• _Task description_
Extract, exactly as written, each line from the start of the records below to the line containing "Фасадный камень", both ends included; drop the pictures.
# # # # #
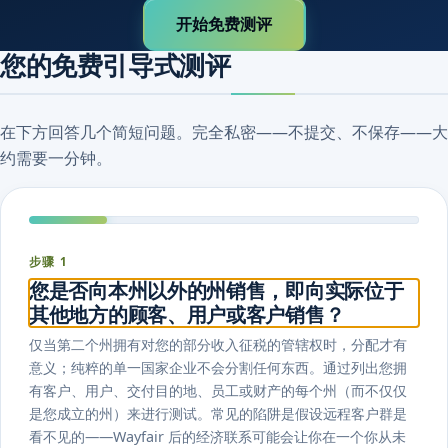
开始免费测评
您的免费引导式测评
在下方回答几个简短问题。完全私密——不提交、不保存——大
约需要一分钟。
步骤 1
您是否向本州以外的州销售，即向实际位于
其他地方的顾客、用户或客户销售？
仅当第二个州拥有对您的部分收入征税的管辖权时，分配才有
意义；纯粹的单一国家企业不会分割任何东西。通过列出您拥
有客户、用户、交付目的地、员工或财产的每个州（而不仅仅
是您成立的州）来进行测试。常见的陷阱是假设远程客户群是
看不见的——Wayfair 后的经济联系可能会让你在一个你从未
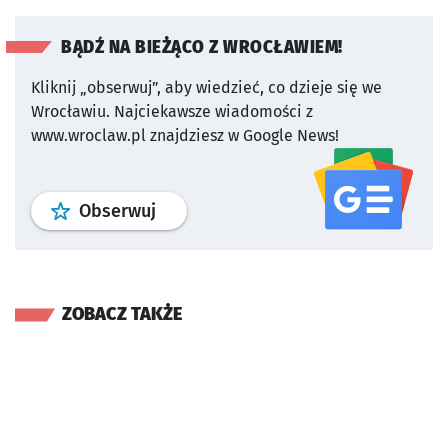
BĄDŹ NA BIEŻĄCO Z WROCŁAWIEM!
Kliknij „obserwuj”, aby wiedzieć, co dzieje się we
Wrocławiu.
Najciekawsze wiadomości z
www.wroclaw.pl znajdziesz w Google News!
profil
google news
serwisu wroclaw
Obserwuj
ZOBACZ TAKŻE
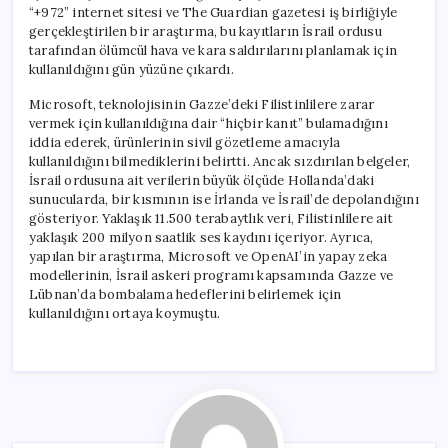
“+972” internet sitesi ve The Guardian gazetesi iş birliğiyle
gerçekleştirilen bir araştırma, bu kayıtların İsrail ordusu
tarafından ölümcül hava ve kara saldırılarını planlamak için
kullanıldığını gün yüzüne çıkardı.
Microsoft, teknolojisinin Gazze’deki Filistinlilere zarar
vermek için kullanıldığına dair “hiçbir kanıt” bulamadığını
iddia ederek, ürünlerinin sivil gözetleme amacıyla
kullanıldığını bilmediklerini belirtti. Ancak sızdırılan belgeler,
İsrail ordusuna ait verilerin büyük ölçüde Hollanda’daki
sunucularda, bir kısmının ise İrlanda ve İsrail’de depolandığını
gösteriyor. Yaklaşık 11.500 terabaytlık veri, Filistinlilere ait
yaklaşık 200 milyon saatlik ses kaydını içeriyor. Ayrıca,
yapılan bir araştırma, Microsoft ve OpenAI’in yapay zeka
modellerinin, İsrail askeri programı kapsamında Gazze ve
Lübnan’da bombalama hedeflerini belirlemek için
kullanıldığını ortaya koymuştu.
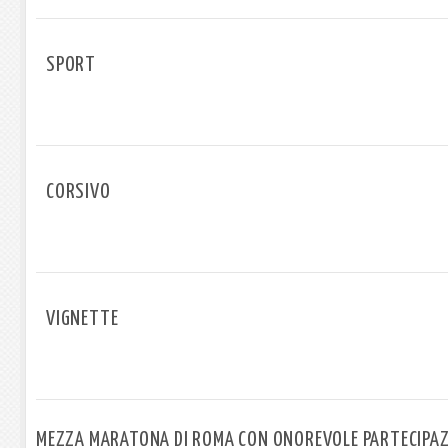
SPORT
CORSIVO
VIGNETTE
MEZZA MARATONA DI ROMA CON ONOREVOLE PARTECIPAZI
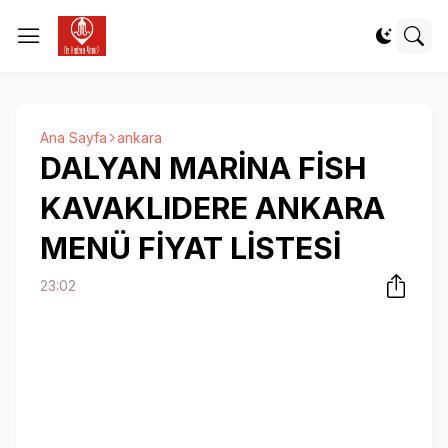
Ana Sayfa
ankara
DALYAN MARİNA FİSH
KAVAKLIDERE ANKARA
MENÜ FİYAT LİSTESİ
23:02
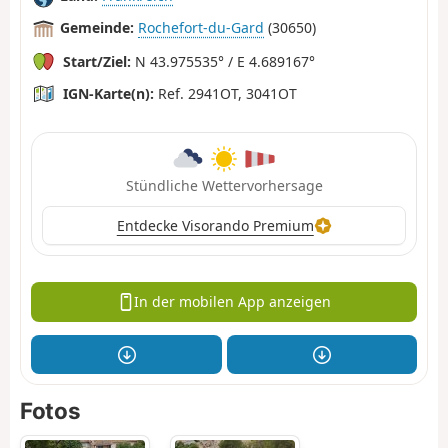
Gemeinde:
Rochefort-du-Gard
(30650)
Start/Ziel:
N 43.975535° / E 4.689167°
IGN-Karte(n):
Ref. 2941OT, 3041OT
Stündliche Wettervorhersage
Entdecke Visorando Premium
In der mobilen App anzeigen
Fotos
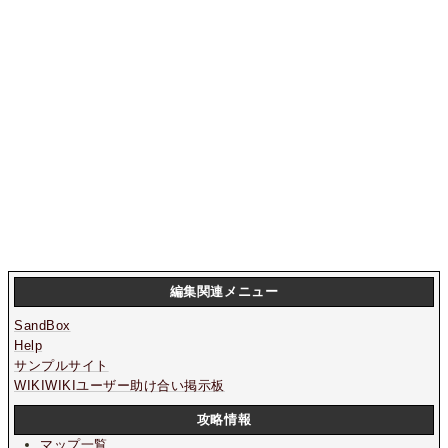
編集関連メニュー
SandBox
Help
サンプルサイト
WIKIWIKIユーザー助け合い掲示板
攻略情報
マップ一覧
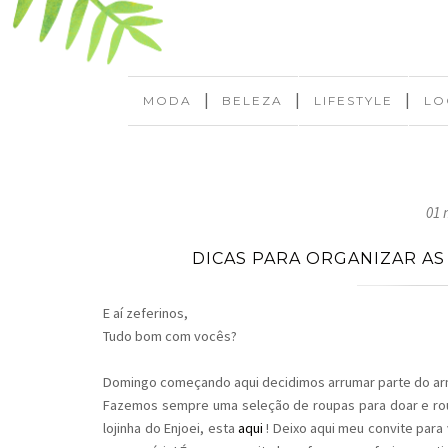
|
|
|
MODA
BELEZA
LIFESTYLE
LO
01 
DICAS PARA ORGANIZAR AS
E aí zeferinos,
Tudo bom com vocês?
Domingo começando aqui decidimos arrumar parte do arm
Fazemos sempre uma seleção de roupas para doar e rou
lojinha do Enjoei, esta
aqui
! Deixo aqui meu convite para 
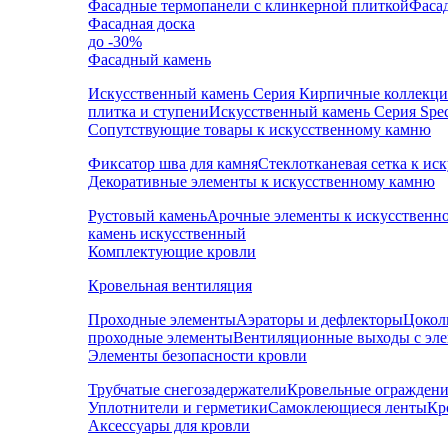
Фасадные термопанели с клинкерной плиткой
Фаса
Фасадная доска
до -30%
Фасадный камень
Искусственный камень Серия Кирпичные коллекц
плитка и ступени
Искусственный камень Серия Speci
Сопутствующие товары к искусственному камню
Фиксатор шва для камня
Стеклотканевая сетка к и
Декоративные элементы к искусственному камню
Рустовый камень
Арочные элементы к искусственн
камень искусственный
Комплектующие кровли
Кровельная вентиляция
Проходные элементы
Аэраторы и дефлекторы
Цокол
проходные элементы
Вентиляционные выходы с эл
Элементы безопасности кровли
Трубчатые снегозадержатели
Кровельные ограждени
Уплотнители и герметики
Самоклеющиеся ленты
Кр
Аксессуары для кровли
# # # # #
• _Completed task_
开始免费测评
您的免费引导式测评
在下方回答几个简短问题。完全私密——不提交、不保存——大
约需要一分钟。
步骤 1
您是否向本州以外的州销售，即向实际位于
其他地方的顾客、用户或客户销售？
仅当第二个州拥有对您的部分收入征税的管辖权时，分配才有
意义；纯粹的单一国家企业不会分割任何东西。通过列出您拥
有客户、用户、交付目的地、员工或财产的每个州（而不仅仅
是您成立的州）来进行测试。常见的陷阱是假设远程客户群是
看不见的——Wayfair 后的经济联系可能会让你在一个你从未
BĄDŹ NA BIEŻĄCO Z WROCŁAWIEM!
Kliknij „obserwuj”, aby wiedzieć, co dzieje się we
Wrocławiu.
Najciekawsze wiadomości z
www.wroclaw.pl znajdziesz w Google News!
profil
google news
serwisu wroclaw
Obserwuj
ZOBACZ TAKŻE
“+972” internet sitesi ve The Guardian gazetesi iş birliğiyle
gerçekleştirilen bir araştırma, bu kayıtların İsrail ordusu
tarafından ölümcül hava ve kara saldırılarını planlamak için
kullanıldığını gün yüzüne çıkardı.
Microsoft, teknolojisinin Gazze’deki Filistinlilere zarar
vermek için kullanıldığına dair “hiçbir kanıt” bulamadığını
iddia ederek, ürünlerinin sivil gözetleme amacıyla
kullanıldığını bilmediklerini belirtti. Ancak sızdırılan belgeler,
İsrail ordusuna ait verilerin büyük ölçüde Hollanda’daki
sunucularda, bir kısmının ise İrlanda ve İsrail’de depolandığını
gösteriyor. Yaklaşık 11.500 terabaytlık veri, Filistinlilere ait
yaklaşık 200 milyon saatlik ses kaydını içeriyor. Ayrıca,
yapılan bir araştırma, Microsoft ve OpenAI’in yapay zeka
modellerinin, İsrail askeri programı kapsamında Gazze ve
Lübnan’da bombalama hedeflerini belirlemek için
kullanıldığını ortaya koymuştu.
SPORT
CORSIVO
VIGNETTE
MEZZA MARATONA DI ROMA CON ONOREVOLE PARTECIPAZI
Ana Sayfa
ankara
DALYAN MARİNA FİSH
KAVAKLIDERE ANKARA
MENÜ FİYAT LİSTESİ
23:02
Gemeinde:
Rochefort-du-Gard
(30650)
Start/Ziel:
N 43.975535° / E 4.689167°
IGN-Karte(n):
Ref. 2941OT, 3041OT
Stündliche Wettervorhersage
Entdecke Visorando Premium
In der mobilen App anzeigen
Fotos
編集関連メニュー
SandBox
Help
サンプルサイト
WIKIWIKIユーザー助け合い掲示板
攻略情報
マップ一覧
|
|
|
MODA
BELEZA
LIFESTYLE
LO
01 
DICAS PARA ORGANIZAR AS
E aí zeferinos,
Tudo bom com vocês?
Domingo começando aqui decidimos arrumar parte do arm
Fazemos sempre uma seleção de roupas para doar e rou
lojinha do Enjoei, esta
aqui
! Deixo aqui meu convite para 
Фасадные термопанели с клинкерной плиткой
Фаса
Фасадная доска
до -30%
Фасадный камень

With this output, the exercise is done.